LA CORTE SUPREMA DI CASSAZIONE

SEZIONE TERZA CIVILE

Composta dagli Ill.mi Sigg.ri Magistrati:

Dott. VIVALDI Roberta – Presidente –

Dott. SESTINI Danilo – Consigliere –

Dott. GRAZIOSI Chiara – Consigliere –

Dott. SCRIMA Antonietta rel. Consiglie – –

Dott. TATANGELO Augusto – Consigliere –

ha pronunciato la seguente:

SENTENZA

sul ricorso 11503/2015 proposto da:

L.T., elettivamente domiciliato in ROMA, VIA GIROLAMO

BOCCARDO 26/A, presso lo studio dell’avvocato GENNARO PREDELLA,

rappresentato e difeso dall’avvocato VINCENZO MONTERISI, giusta

procura in calce al ricorso;

– ricorrente –

contro

C.V., considerato domiciliato ex lege in ROMA, presso la

CANCELLERIA DELLA CORTE DI CASSAZIONE, rappresentato e difeso

dall’avvocato PIETRO CARROZZINI, giusta procura a margine del

controricorso;

– controricorrente –

avverso la sentenza n. 1545/2014 della CORTE D’APPELLO di BARI,

depositata in data 13/10/2014;

udita la relazione della causa svolta nella pubblica udienza del

28/09/2016 dal Consigliere Dott. ANTONIETTA SCRIMA;

udito l’Avvocato VINCENZO MONTERISI;

udito l’Avvocato PIETRO CARROZZINI;

udito il P.M., in persona del Sostituto Procuratore Generale Dott

SGROI Carmelo, che ha concluso per raccoglimento del primo motivo,

assorbito il secondo.

Fatto

SVOLGIMENTO DEL PROCESSO

Con atto notificato il 7 aprile 2006 L.T. e Ci.Za., deducendo il mancato pagamento del canone di giugno 2004, pari ad Euro 620,00, del canone di marzo 2006, pari ad Euro 653,00, degli arretrati ISTAT 2002, 2003, 2004 e 2005 nonchè delle quote condominiali, per complessivi Euro 2.695,21, intimarono sfratto per morosità a C.V., conduttore dell’immobile adibito ad officina e di cui erano rispettivamente nudo proprietario e usufruttuaria, e convennero il C. dinanzi al Tribunale di Bari per la convalida dello sfratto intimato e comunque per sentir risolvere il contratto per inadempimento del conduttore.
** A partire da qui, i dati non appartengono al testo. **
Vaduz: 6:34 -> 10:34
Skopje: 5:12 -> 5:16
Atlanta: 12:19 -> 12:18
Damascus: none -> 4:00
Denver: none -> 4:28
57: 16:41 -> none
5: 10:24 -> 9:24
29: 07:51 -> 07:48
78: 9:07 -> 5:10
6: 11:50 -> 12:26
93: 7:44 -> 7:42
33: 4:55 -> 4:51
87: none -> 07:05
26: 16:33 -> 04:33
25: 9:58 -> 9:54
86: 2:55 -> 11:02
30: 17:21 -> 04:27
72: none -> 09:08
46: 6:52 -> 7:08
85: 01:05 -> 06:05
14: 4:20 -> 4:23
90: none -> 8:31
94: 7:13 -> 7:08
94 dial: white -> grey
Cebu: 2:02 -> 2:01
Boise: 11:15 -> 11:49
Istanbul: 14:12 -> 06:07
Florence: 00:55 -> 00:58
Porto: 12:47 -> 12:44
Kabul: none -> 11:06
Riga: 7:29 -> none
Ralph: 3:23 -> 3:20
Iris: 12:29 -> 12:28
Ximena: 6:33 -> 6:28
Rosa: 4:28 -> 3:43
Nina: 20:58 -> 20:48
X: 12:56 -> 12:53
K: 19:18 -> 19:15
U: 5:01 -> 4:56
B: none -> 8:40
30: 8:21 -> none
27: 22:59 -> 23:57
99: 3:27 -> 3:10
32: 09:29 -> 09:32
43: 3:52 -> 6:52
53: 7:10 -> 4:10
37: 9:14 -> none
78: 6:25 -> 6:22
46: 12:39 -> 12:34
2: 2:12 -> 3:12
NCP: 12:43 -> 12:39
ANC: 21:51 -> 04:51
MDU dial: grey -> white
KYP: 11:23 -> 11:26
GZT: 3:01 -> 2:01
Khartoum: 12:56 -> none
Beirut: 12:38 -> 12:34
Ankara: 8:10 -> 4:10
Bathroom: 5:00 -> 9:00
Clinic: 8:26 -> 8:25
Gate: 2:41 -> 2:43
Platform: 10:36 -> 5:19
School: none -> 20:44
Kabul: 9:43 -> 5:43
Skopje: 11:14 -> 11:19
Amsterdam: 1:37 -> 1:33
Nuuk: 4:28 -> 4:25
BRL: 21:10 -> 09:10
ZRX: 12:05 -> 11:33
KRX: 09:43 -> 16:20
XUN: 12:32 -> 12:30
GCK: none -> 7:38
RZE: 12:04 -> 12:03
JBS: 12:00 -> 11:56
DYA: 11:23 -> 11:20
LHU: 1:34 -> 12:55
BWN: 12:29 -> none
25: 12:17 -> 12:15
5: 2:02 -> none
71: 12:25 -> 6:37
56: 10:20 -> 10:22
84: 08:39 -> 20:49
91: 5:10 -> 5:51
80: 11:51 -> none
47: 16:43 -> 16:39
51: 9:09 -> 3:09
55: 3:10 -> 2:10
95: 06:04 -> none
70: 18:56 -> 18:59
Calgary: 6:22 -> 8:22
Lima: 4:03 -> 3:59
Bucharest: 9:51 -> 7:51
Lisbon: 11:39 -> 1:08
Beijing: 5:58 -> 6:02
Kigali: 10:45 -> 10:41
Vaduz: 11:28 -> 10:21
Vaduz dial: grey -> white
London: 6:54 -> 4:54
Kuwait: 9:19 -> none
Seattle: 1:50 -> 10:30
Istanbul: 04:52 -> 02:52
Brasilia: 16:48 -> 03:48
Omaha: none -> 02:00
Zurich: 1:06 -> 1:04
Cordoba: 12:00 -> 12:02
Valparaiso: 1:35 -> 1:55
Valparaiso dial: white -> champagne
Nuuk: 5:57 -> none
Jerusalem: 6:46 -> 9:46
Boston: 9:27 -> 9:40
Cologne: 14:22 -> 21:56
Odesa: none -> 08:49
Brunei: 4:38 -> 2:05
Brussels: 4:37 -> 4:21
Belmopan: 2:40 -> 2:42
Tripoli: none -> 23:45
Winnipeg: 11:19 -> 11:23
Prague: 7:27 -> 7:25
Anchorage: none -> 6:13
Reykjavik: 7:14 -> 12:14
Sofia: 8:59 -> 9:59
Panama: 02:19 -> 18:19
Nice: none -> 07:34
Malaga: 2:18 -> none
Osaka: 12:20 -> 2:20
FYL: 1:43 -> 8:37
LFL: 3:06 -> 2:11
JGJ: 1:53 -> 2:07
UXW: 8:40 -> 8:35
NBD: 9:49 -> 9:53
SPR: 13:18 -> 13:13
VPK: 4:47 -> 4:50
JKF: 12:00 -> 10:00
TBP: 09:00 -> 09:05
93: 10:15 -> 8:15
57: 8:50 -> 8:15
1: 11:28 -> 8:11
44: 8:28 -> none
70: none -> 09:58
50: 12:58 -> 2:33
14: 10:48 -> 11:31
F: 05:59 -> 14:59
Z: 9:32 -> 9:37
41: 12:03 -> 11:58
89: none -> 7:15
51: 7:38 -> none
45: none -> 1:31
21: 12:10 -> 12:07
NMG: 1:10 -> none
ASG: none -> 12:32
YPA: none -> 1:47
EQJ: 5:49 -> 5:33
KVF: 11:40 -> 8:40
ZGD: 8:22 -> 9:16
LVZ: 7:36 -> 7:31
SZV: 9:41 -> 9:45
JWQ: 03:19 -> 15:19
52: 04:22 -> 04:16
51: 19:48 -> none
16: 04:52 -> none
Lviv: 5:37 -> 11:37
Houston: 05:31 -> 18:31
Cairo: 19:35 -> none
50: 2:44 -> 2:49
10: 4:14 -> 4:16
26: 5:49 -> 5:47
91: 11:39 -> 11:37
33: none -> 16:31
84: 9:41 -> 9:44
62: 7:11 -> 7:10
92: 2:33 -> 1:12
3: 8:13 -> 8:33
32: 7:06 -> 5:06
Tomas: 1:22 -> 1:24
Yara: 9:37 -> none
Il C. sì costituì deducendo di aver corrisposto i canoni relativi ai mesi di giugno 2004 e marzo 2006, rappresentò che nel 2001 il canone, pattuito nel 1998 in Lire 1.000.000, era stato elevato a Lire 1.200.000 in base all’accordo di integrare il contratto con la concessione del piano interrato ad uso deposito, accordo poi non perfezionato; sostenne che, pertanto, le maggiorazioni ISTAT erano dovute sul canone di Lire 1.000.000; dedusse altresì che le note relative alle spese condominiali evidenziavano le quote a carico del conduttore e quelle a carico del proprietario e propose domanda riconvenzionale in relazione alle somme corrisposte, a suo avviso, in eccedenza rispetto al canone dovuto per l’importo di Euro 3.398,81 o di quello diverso di giustizia, oltre accessori e spese.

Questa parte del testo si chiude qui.